1. The hidden JTAG in your Qualcomm/Snapdragon device’s USB port
2. Critical CitrixBleed 2 vulnerability has been under active exploit for weeks

   The vulnerability, CVE-2025-5777, is very similar to the 2023 Citrixbleed vulnerability (even though Citrix states they are different, I plugged it into an LLM, and the similarities are striking). Both are memory leaks that allow attackers to grab sensitive data from memory, including credentials. Credential harvesting is what makes this so attractive to attackers, as well as the ease of exploitation. The exploit is pretty easy; sending an HTTP request with the login parameter (no "=" and no value) returns random data from memory. This is not a good situation as:

   • This has been actively exploited in the wild for some time, even before a patch or any public details were available! (Greynoise traces it back to June 23!)
   • Citrix stated they are not aware of it being exploited in the wild; however, they are not the experts in exploitation in the wild. Therefore, I call into question any organization that states this, that is not directly monitoring attacker activity
   • Citrix provided no details in the form of IoCs, vulnerability details, or really any useful information for its customers

   If you want to read more of the technical details:

   • https://labs.watchtowr.com/how-much-more-must-we-bleed-citrix-netscaler-memory-disclosure-citrixbleed-2-cve-2025-5777/
   • https://horizon3.ai/attack-research/attack-blogs/cve-2025-5777-citrixbleed-2-write-up-maybe/

   Detection:

   • https://doublepulsar.com/citrixbleed-2-exploitation-started-mid-june-how-to-spot-it-f3106392aa71 - Kevin Beaumont pulled no punches: "By providing no technical details at all (and also mistakenly saying in the original CVE it applied to the Netscaler Management Interface), customers have been left vulnerable to attack with absolutely no clue how to check for prior exploitation. This also happened with CitrixBleed. In reality exploitation started soon after the patch release, so providing no technical details didn’t slow exploitation — it gave attackers a head start and left customers with a false sense of security that simply applying patches resolved the problem. Had they been given, for example, a clue about looking for a large volume of doAuthentication requests, they could have checked logs and looked at WAF rules (for example, doAuthentication requests missing the correct headers — despite what the Netscaler blog say,s this is possible). This didn’t happen, and now likely a large number of organisations will again be invoking incident response, under two years since CitrixBleed."
3. Ruckus Networks leaves severe flaws unpatched in management devices

   This one kills me: Claroty Team 82 found 9 vulnerabilities in Ruckus products. No details yet, but for good reason. We don't have a full disclosure timeline, however, Ruckus (and the parent company) have not responded. To anyone. Not the researchers, not CERT, and not Bleeping Computer. Complete and total silence. It cannot feel good to be a Ruckus customer right now. The reponse is just baffling. If Ruckus handles this appropriately its a completely different conversation. As of right now, I would not recommend Ruckus. Until such time they implement a proper vulnerability program.
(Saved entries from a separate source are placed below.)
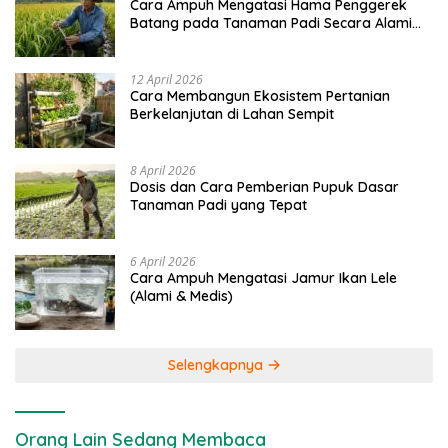
Cara Ampuh Mengatasi Hama Penggerek
Batang pada Tanaman Padi Secara Alami
dan Kimia
12 April 2026
Cara Membangun Ekosistem Pertanian
Berkelanjutan di Lahan Sempit
8 April 2026
Dosis dan Cara Pemberian Pupuk Dasar
Tanaman Padi yang Tepat
6 April 2026
Cara Ampuh Mengatasi Jamur Ikan Lele
(Alami & Medis)
Selengkapnya
Orang Lain Sedang Membaca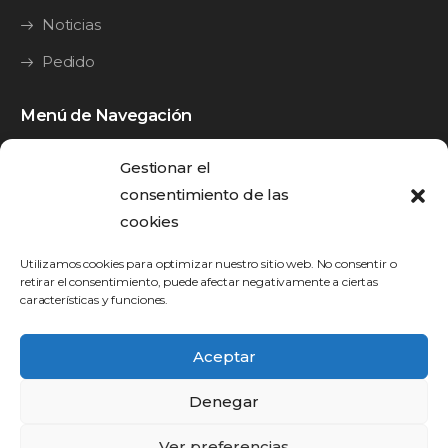
Noticias
Pedido
Menú de Navegación
Y·Guide
Gestionar el
Y·Splint
consentimiento de las
cookies
Y·Bridge
Utilizamos cookies para optimizar nuestro sitio web. No consentir o
Y•Brid
retirar el consentimiento, puede afectar negativamente a ciertas
características y funciones.
Y•Brid Mini
Contacto
Aceptar
Denegar
Dinnbier Dental - Prótesis Dental © 2026 -
Aviso Legal
-
Ver preferencias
4. SockTail: Lightweight binary that joins a device to a Tailscale network for Red Teaming

   Love this idea. Tailscale is great, why not use it as covert access during a Red Team engagement? If you'd like to do this, check out the Github.

5. Applocker bypass on Lenovo machines – The curious case of MFGSTAT.zip

   "A security researcher discovered that a file called MFGSTAT.zip, located in the C:Windows folder on Lenovo machines, is writable by any authenticated user. This is problematic because, under default AppLocker rules, users can execute files from the Windows directory. By adding a malicious binary as an alternate data stream to MFGSTAT.zip, a standard user can bypass AppLocker restrictions and execute unauthorized code." - The fix is easy, just remove the zip file.
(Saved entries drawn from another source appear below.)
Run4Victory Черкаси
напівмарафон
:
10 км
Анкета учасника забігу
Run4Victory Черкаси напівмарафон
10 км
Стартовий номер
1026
6. eBay won’t let you buy or sell a Flipper Zero, but they are more than happy sell you a range of equally nefarious products

   This drives me nuts. You can lump Amazon into this mix as well. They won't allow you to buy or sell a Flipper Zero, but Lilygo CC1101, Proxmark 3s, and other devices are totally fine. Don't tell them these devices can do the same thing as a Flipper Zero! Banning things just doesn't work, and likely they are just avoiding any legal trouble, and/or appealing to the larger clients who believe you can use a Flipper to steal a car (which is not entirely true). Stop banning things. You can buy hammers, knives, crossbows, flame throwers, swords, chemicals, and a whole lot more (I went down a rabbit hole watching videos of people buying dangerous things on Amazon, don't do that). But you can't buy a Flipper Zero (or lockpicks, apparently). So stupid!

7. Exploiting the IKKO Activebuds “AI powered” earbuds, running DOOM, stealing their OpenAI API key and customer data.

   Basically, this is how not to ship a product. It runs Android with root-level ADB enabled, which means you can sideload apps (like DOOM, of course). The ChatGPT API key was easily extracted, as well as user data from the poorly implemented API. This is what you get when you order a product from a TikTok store...

8. Crazyradio 2.0

   Because I do not have enough gadgets, I ordered one: "Crazyradio 2.0 is a long range open USB radio dongle based on the nRF52840 from Nordic Semiconductor, featuring a 20dBm power amplifier and LNA."

9. From cheap IoT toy to your smartphone: Getting RCE by leveraging a companion app

   Cheap drones and Android apps were a recipe for a security disaster: "Following our research, we attempted to contact the maintainers of the affected libraries but received no response. As a result, the identified vulnerabilities remain unpatched. Notably, during the period we awaited a reply, the targeted application was removed from the Play Store."

10. shellnot is a UNIX socket-based daemon for situations where you have RCE but no egress

    This is super cool! If I understand correctly, as I did not test this tool out, you upload a binary to a target, then the client sends commands and retrieves the result of the command because you do not have any egress. Nice work!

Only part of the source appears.